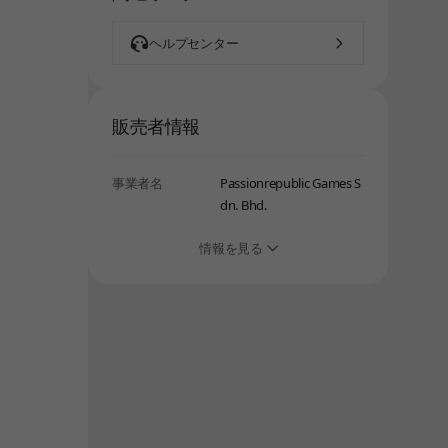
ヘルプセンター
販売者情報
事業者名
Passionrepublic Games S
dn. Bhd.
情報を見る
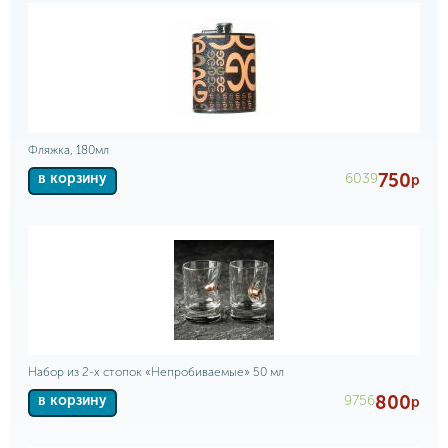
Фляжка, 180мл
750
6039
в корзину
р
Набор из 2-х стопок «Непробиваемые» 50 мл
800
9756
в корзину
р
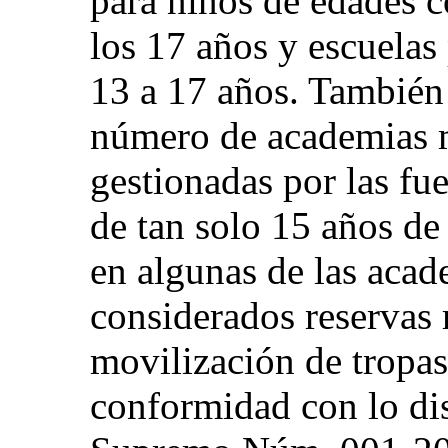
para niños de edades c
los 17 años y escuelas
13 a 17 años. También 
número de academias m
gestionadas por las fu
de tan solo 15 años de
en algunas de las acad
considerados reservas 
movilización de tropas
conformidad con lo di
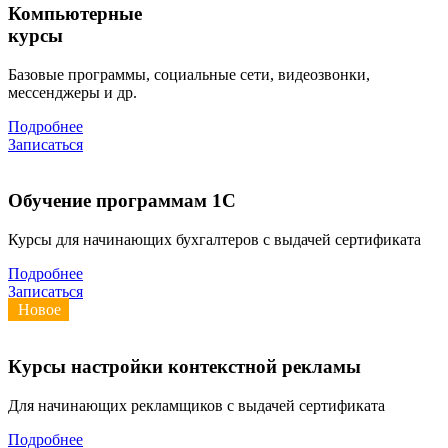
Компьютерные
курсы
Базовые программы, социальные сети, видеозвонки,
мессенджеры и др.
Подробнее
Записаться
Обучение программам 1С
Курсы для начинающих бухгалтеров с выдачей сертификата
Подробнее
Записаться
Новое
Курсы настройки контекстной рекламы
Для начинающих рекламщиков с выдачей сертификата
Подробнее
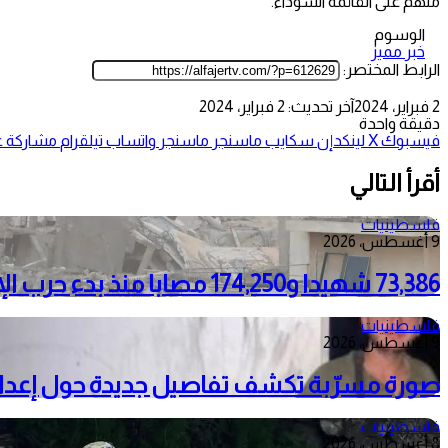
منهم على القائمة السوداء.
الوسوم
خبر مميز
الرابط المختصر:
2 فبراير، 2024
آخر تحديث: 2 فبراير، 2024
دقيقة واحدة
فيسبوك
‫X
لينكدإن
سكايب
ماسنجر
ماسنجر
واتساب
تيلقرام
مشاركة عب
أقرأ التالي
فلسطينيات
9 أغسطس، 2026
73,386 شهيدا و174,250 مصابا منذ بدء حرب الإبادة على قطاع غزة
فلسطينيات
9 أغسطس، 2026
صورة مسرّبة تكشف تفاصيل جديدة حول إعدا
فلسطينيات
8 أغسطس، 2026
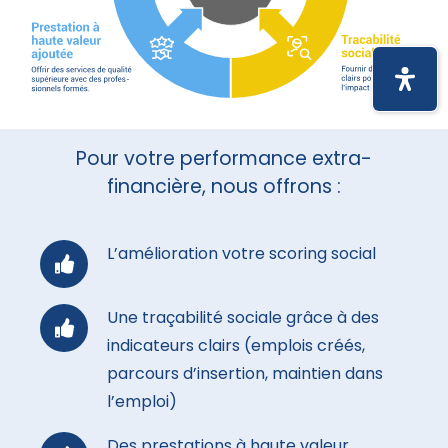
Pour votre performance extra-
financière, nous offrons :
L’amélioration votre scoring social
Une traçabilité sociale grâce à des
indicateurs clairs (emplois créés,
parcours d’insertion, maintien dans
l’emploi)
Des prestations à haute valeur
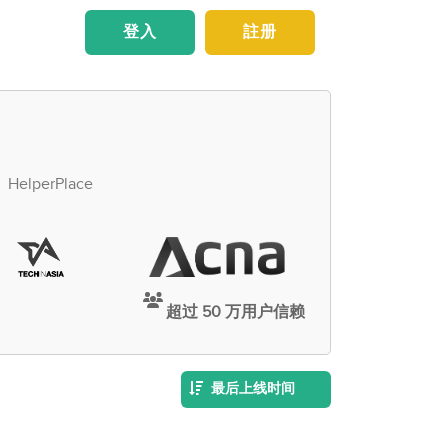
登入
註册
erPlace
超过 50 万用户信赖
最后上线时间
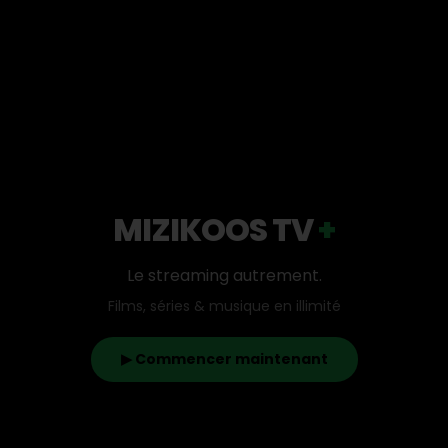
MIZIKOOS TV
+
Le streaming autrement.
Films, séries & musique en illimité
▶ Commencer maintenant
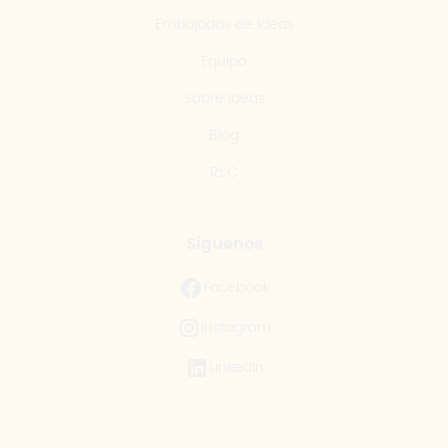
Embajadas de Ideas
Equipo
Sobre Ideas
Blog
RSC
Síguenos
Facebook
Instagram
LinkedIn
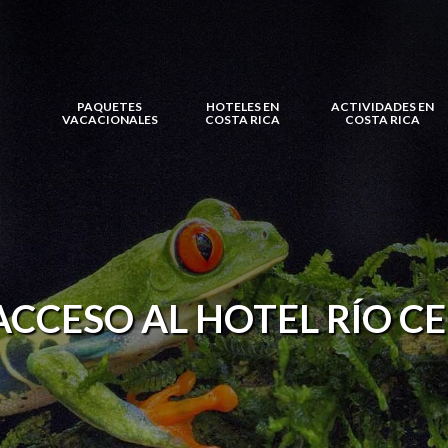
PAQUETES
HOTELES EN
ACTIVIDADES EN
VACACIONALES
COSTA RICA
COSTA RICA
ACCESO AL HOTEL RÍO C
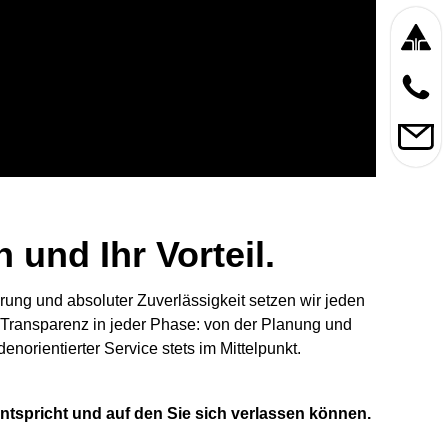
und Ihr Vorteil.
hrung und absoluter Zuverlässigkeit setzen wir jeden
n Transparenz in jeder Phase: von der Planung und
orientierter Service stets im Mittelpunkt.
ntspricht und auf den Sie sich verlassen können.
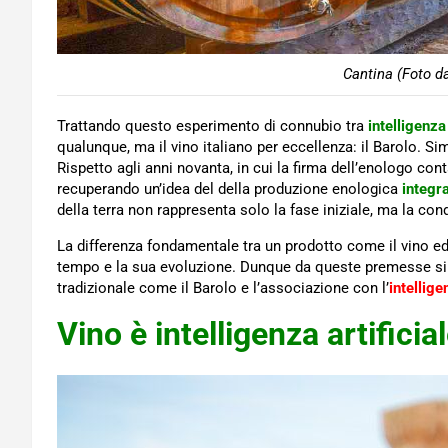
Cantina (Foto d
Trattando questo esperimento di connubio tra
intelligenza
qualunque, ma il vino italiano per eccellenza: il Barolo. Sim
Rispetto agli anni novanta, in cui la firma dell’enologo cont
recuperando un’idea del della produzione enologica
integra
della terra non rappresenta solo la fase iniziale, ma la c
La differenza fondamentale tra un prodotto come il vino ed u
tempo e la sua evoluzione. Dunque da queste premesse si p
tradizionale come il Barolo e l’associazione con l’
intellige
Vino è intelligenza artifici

*Task brief:*
Restate the listing word for word, pictures omitted.

*Finished exercise:*
ヘルプセンター
販売者情報
事業者名
Passionrepublic Games S
dn. Bhd.
情報を見る
Фляжка, 180мл
750
6039
в корзину
р
Набор из 2-х стопок «Непробиваемые» 50 мл
800
9756
в корзину
р
para niños de edades c
los 17 años y escuelas
13 a 17 años. También 
número de academias m
gestionadas por las fu
de tan solo 15 años de
en algunas de las acad
considerados reservas 
movilización de tropas
conformidad con lo di
Компьютерные
курсы
Базовые программы, социальные сети, видеозвонки,
мессенджеры и др.
Подробнее
Записаться
Обучение программам 1С
Курсы для начинающих бухгалтеров с выдачей сертификата
Подробнее
Записаться
Новое
Курсы настройки контекстной рекламы
Для начинающих рекламщиков с выдачей сертификата
Подробнее
منهم على القائمة السوداء.
الوسوم
خبر مميز
الرابط المختصر:
2 فبراير، 2024
آخر تحديث: 2 فبراير، 2024
دقيقة واحدة
فيسبوك
‫X
لينكدإن
سكايب
ماسنجر
ماسنجر
واتساب
تيلقرام
مشاركة عب
أقرأ التالي
فلسطينيات
9 أغسطس، 2026
73,386 شهيدا و174,250 مصابا منذ بدء حرب الإبادة على قطاع غزة
فلسطينيات
9 أغسطس، 2026
صورة مسرّبة تكشف تفاصيل جديدة حول إعدا
فلسطينيات
8 أغسطس، 2026
Pour votre performance extra-
financière, nous offrons :
L’amélioration votre scoring social
Une traçabilité sociale grâce à des
indicateurs clairs (emplois créés,
parcours d’insertion, maintien dans
l’emploi)
Des prestations à haute valeur
登入
註册
erPlace
超过 50 万用户信赖
最后上线时间
MIZIKOOS TV
+
Le streaming autrement.
Films, séries & musique en illimité
▶ Commencer maintenant
Embajadas de Ideas
Equipo
Sobre Ideas
Blog
RSC
Síguenos
Facebook
Instagram
LinkedIn
PAQUETES
HOTELES EN
ACTIVIDADES EN
VACACIONALES
COSTA RICA
COSTA RICA
ACCESO AL HOTEL RÍO C
und Ihr Vorteil.
hrung und absoluter Zuverlässigkeit setzen wir jeden
n Transparenz in jeder Phase: von der Planung und
orientierter Service stets im Mittelpunkt.
ntspricht und auf den Sie sich verlassen können.
Cantina (Foto d
Trattando questo esperimento di connubio tra
intelligenza
qualunque, ma il vino italiano per eccellenza: il Barolo. Sim
Rispetto agli anni novanta, in cui la firma dell’enologo cont
recuperando un’idea del della produzione enologica
integra
della terra non rappresenta solo la fase iniziale, ma la c
La differenza fondamentale tra un prodotto come il vino ed u
tempo e la sua evoluzione. Dunque da queste premesse si p
tradizionale come il Barolo e l’associazione con l’
intellige
Vino è intelligenza artifici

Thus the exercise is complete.